The political turmoil in Greece over the failure so far to create a new government is raising new concerns that Greece could become the first to exit the 17-nation euro currency bloc.
Greece avoided leaving the eurozone twice in the last two years as it negotiated billions of dollars in bailouts from the European Union and International Monetary Fund. In exchange, Greece was forced to agree to impose severe austerity measures that brought widespread street protests.
Voters in Sunday's parliamentary elections overwhelmingly rejected candidates supporting the unpopular cuts in social spending. Anti-austerity political leaders say the country is no longer obligated to support cuts demanded as part of the loans.

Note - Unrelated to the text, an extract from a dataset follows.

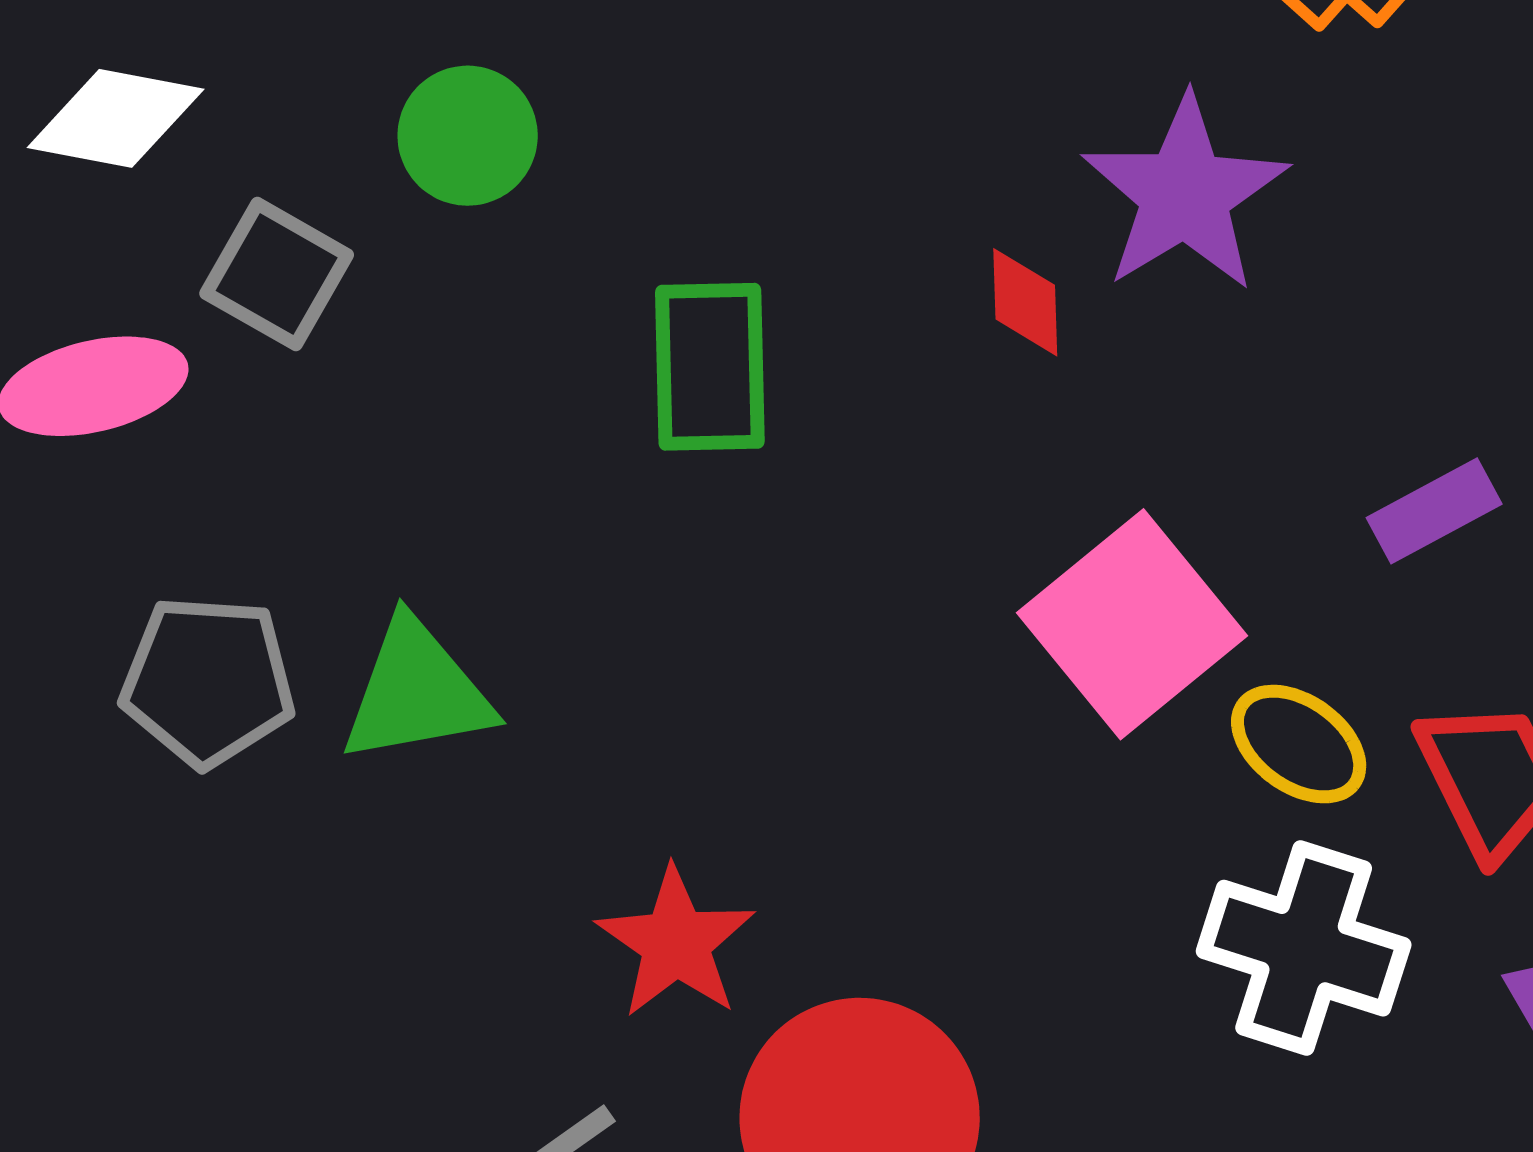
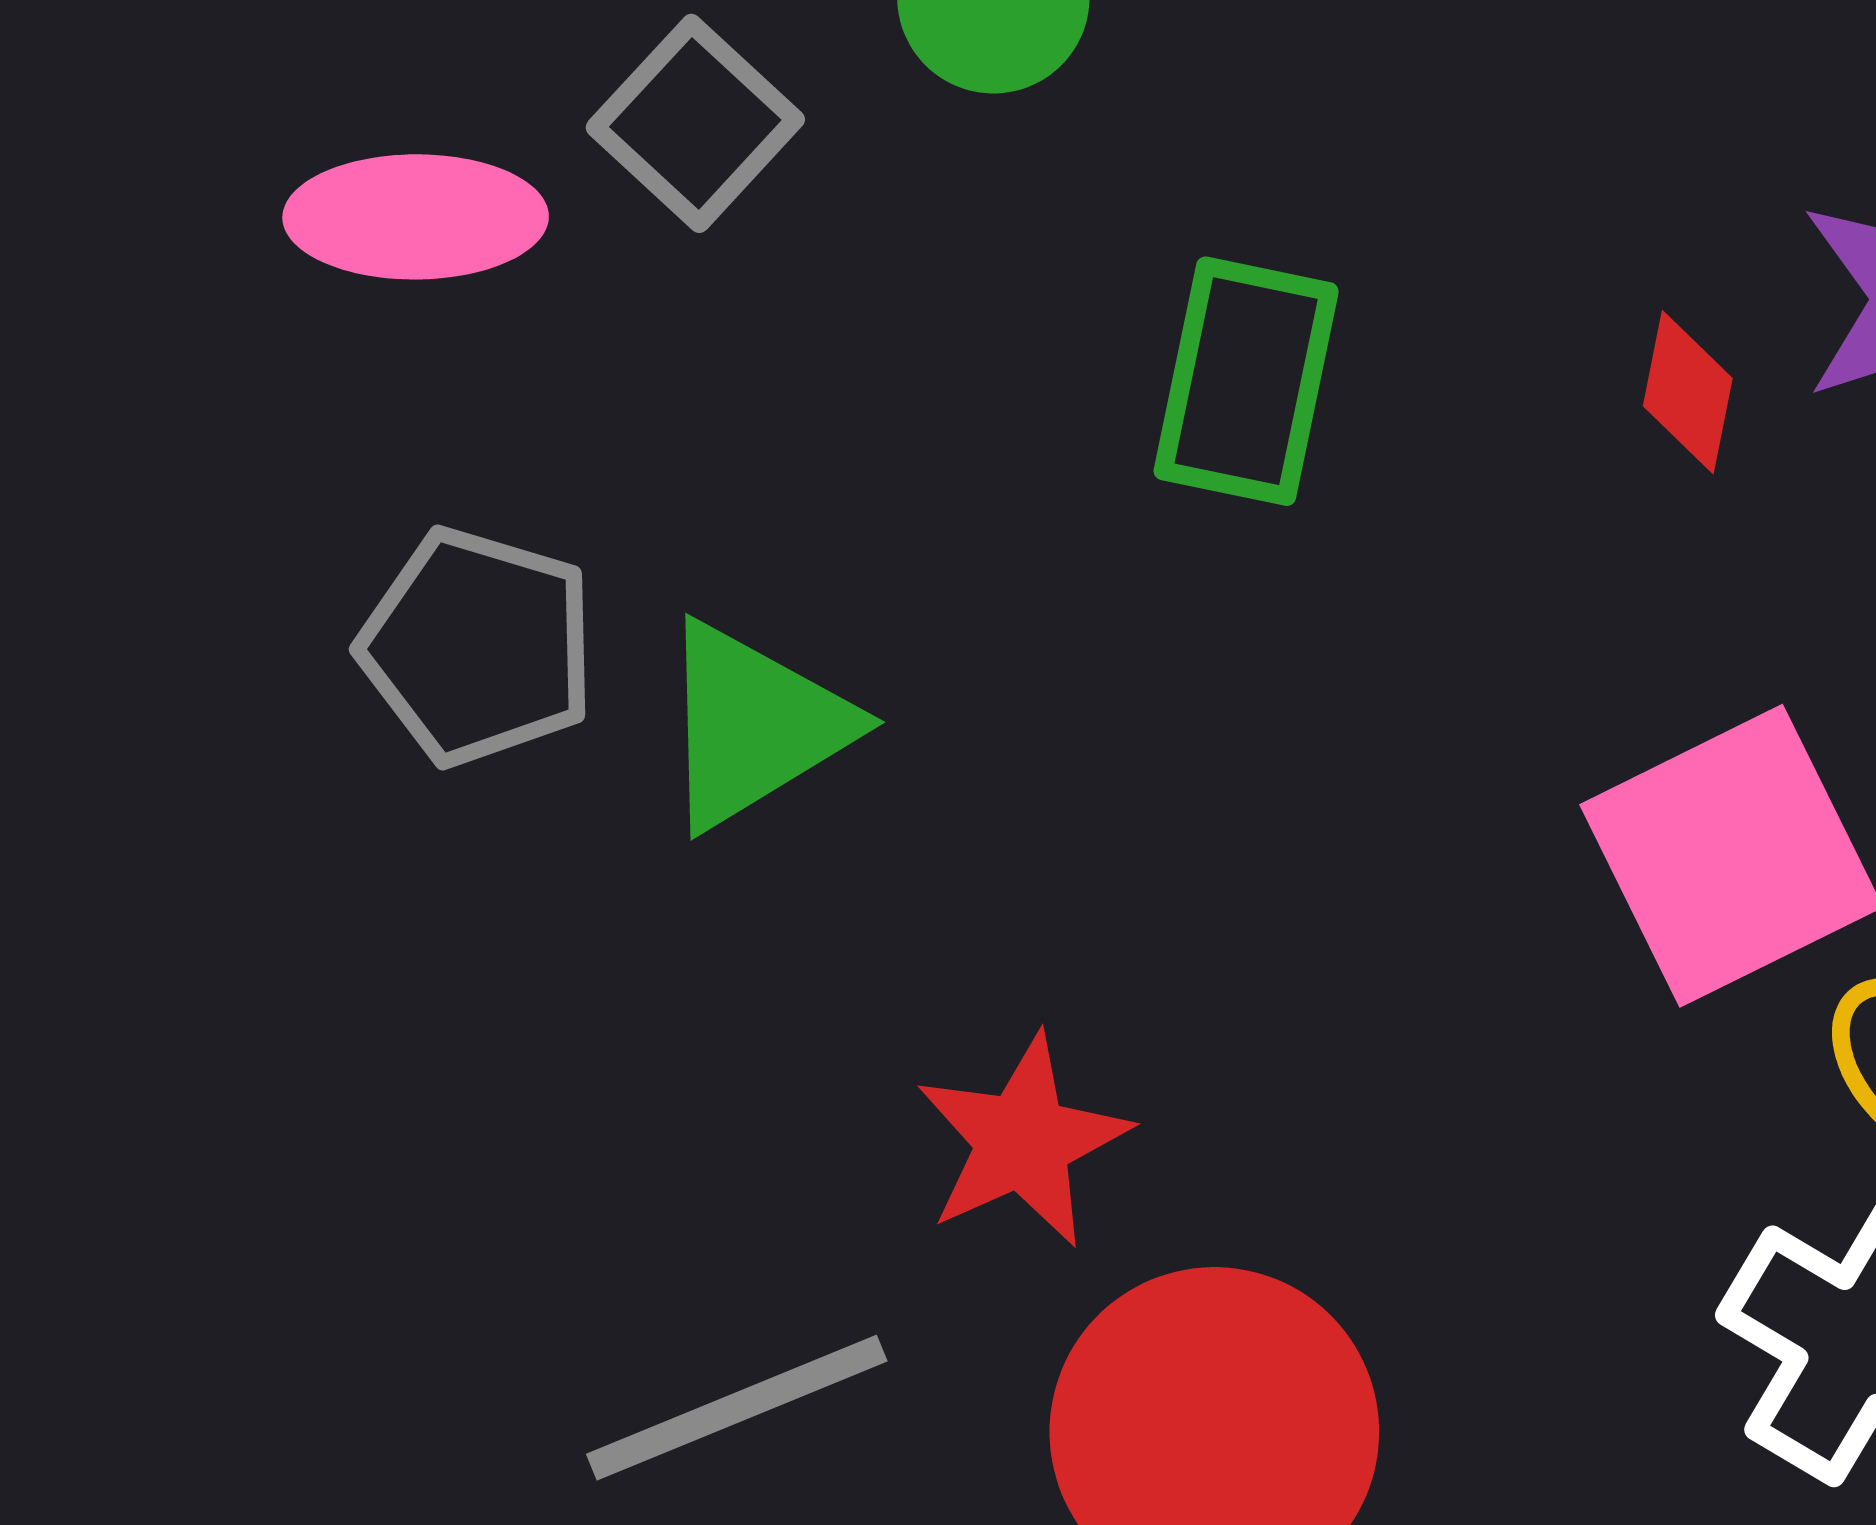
green triangle: (417, 692) -> (754, 725), turned -34

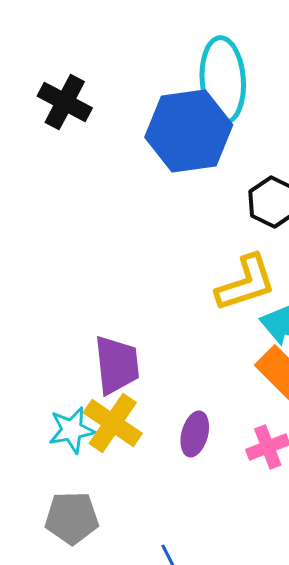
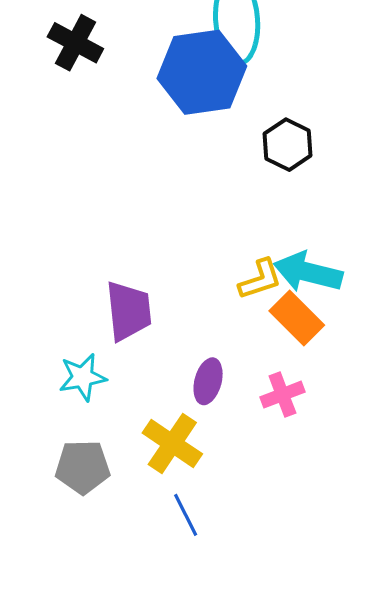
yellow L-shape: (246, 283) -> (260, 279), moved, size x0.7
yellow cross: (113, 423) -> (172, 443), moved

Financial analysts say the political deadlock heightens the possibility the country could exit the eurozone and return to the use of its old currency, the drachma. Analysts say a Greek exit from the eurozone could spread far beyond Greece and lead to worldwide economic uncertainty.
Despite the Greek political turmoil, the EU decided Wednesday to grant a $6.7 billion loan payment with $5.5 billion to be paid out this week and the rest in the near future.
In another economically troubled country, Spain's government announced Wednesday it is taking over Bankia, the country's fourth-largest bank.
Bankia is holding tens of billions of dollars in bad loans to developers and landlords. Bankia is the largest financial institution to be taken over by the Spanish government since the 2008 recession.